Egypt warns EgyptAir workers in Southeast Asia of deadly zoonotic Nipah virus The infection generally occurs after direct contact with infected animals, including bats and pig
File Photo: An Egyptair plane aircraft landed at Cairo Airport. REUTERS
Egypt’s Civil Aviation Authority warned EgyptAir workers based in Southeast Asia of the deadly zoonotic Nipah virus (NiV), which is currently widespread in several Asian countries.

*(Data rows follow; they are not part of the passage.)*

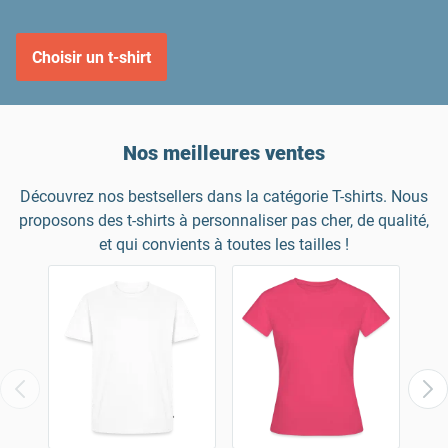
Choisir un t-shirt
Nos meilleures ventes
Découvrez nos bestsellers dans la catégorie T-shirts. Nous
proposons des t-shirts à personnaliser pas cher, de qualité,
et qui convients à toutes les tailles !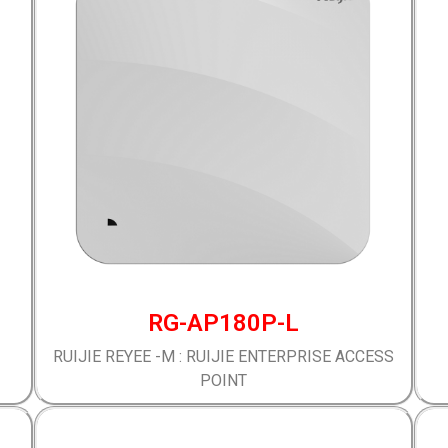
RG-AP180P-L
RUIJIE REYEE -M : RUIJIE ENTERPRISE ACCESS
POINT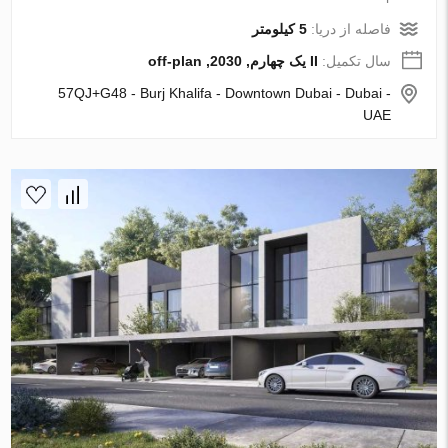
فاصله از دریا:
5 کیلومتر
سال تکمیل:
II یک چهارم, 2030, off-plan
57QJ+G48 - Burj Khalifa - Downtown Dubai - Dubai -
UAE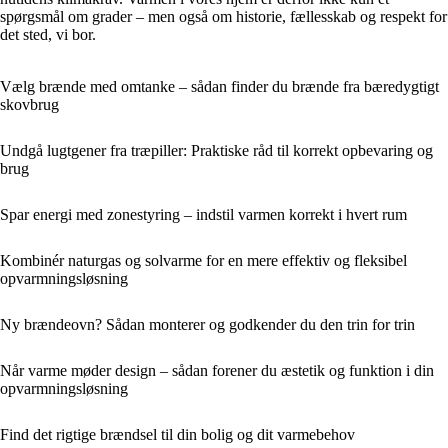
spørgsmål om grader – men også om historie, fællesskab og respekt for
det sted, vi bor.
Vælg brænde med omtanke – sådan finder du brænde fra bæredygtigt
skovbrug
Undgå lugtgener fra træpiller: Praktiske råd til korrekt opbevaring og
brug
Spar energi med zonestyring – indstil varmen korrekt i hvert rum
Kombinér naturgas og solvarme for en mere effektiv og fleksibel
opvarmningsløsning
Ny brændeovn? Sådan monterer og godkender du den trin for trin
Når varme møder design – sådan forener du æstetik og funktion i din
opvarmningsløsning
Find det rigtige brændsel til din bolig og dit varmebehov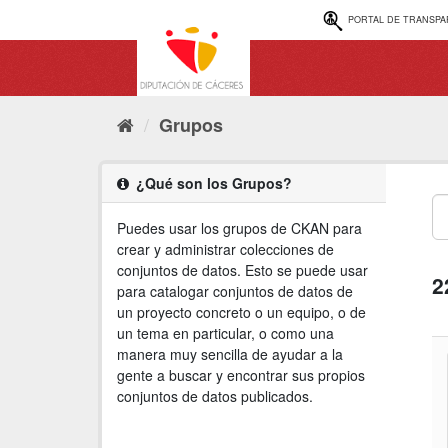
Ir
PORTAL DE TRANSPA
al
contenido
Grupos
¿Qué son los Grupos?
Puedes usar los grupos de CKAN para
crear y administrar colecciones de
conjuntos de datos. Esto se puede usar
2
para catalogar conjuntos de datos de
un proyecto concreto o un equipo, o de
un tema en particular, o como una
manera muy sencilla de ayudar a la
gente a buscar y encontrar sus propios
conjuntos de datos publicados.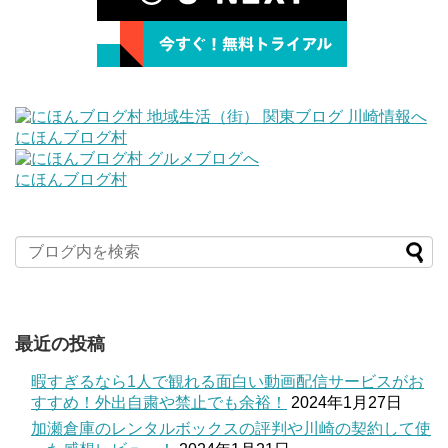
にほんブログ村
にほんブログ村
最近の投稿
暇すぎるなら1人で観れる面白い動画配信サービスがお
すすめ！外出自粛や禁止でも余裕！
2024年1月27日
加瀬倉庫のレンタルボックスの評判や川崎の契約して使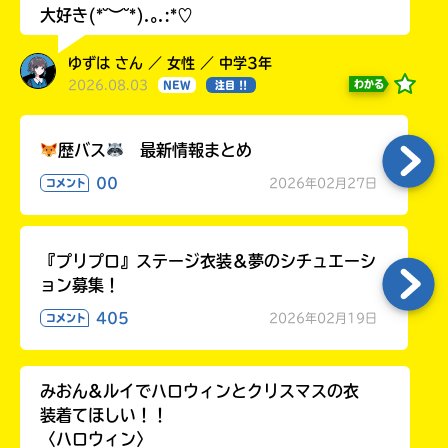
大好き(*˘︶˘*).｡.:*♡
ゆずは さん ／ 女性 ／ 中学3年
2026.08.03
わかる
NEW
注目 !!
歴バス
最新情報まとめ
00
2026年02月27日
コメント
『プリプロ』ステージ衣装＆夢のシチュエーシ
ョン募集！
405
2026年02月19日
コメント
みおん&ルイでハロウィンとクリスマスの衣
装着てほしい！！
〈ハロウィン〉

In a circular on Sunday, the authority provided the necessary information on the virus, which it said can be transmitted to humans from animals, other humans, and contaminated foods.
The infection generally occurs after direct contact with infected animals, including bats and pigs.
The symptoms, similar to influenza, take an incubation period ranging from five to 14 days. The maximum incubation period is 45 days.
The symptoms include fever, headaches, myalgia, vomiting and sore throat, the circular explained, adding that these initial symptoms can be followed by dizziness, drowsiness, altered consciousness, and neurological signs that show acute encephalitis.
The Civil Aviation Authority urged the necessity of avoiding contact with fruit bats, pigs, and monkeys and refraining from consuming raw meat.
It also stressed the importance of wearing face masks and protective gear when in direct contact with animals, and avoiding direct contact with infected patients.
According to the World Health Organisation (WHO), the zoonotic virus was first detected in 1999 during an outbreak among pig farmers in Malaysia.
It has since spread to other countries in Asia, including India, Singapore, and Bangladesh.
There is currently no treatment specific for Nipah virus infection, WHO said, estimating its fatality rate at 40 to 75 percent.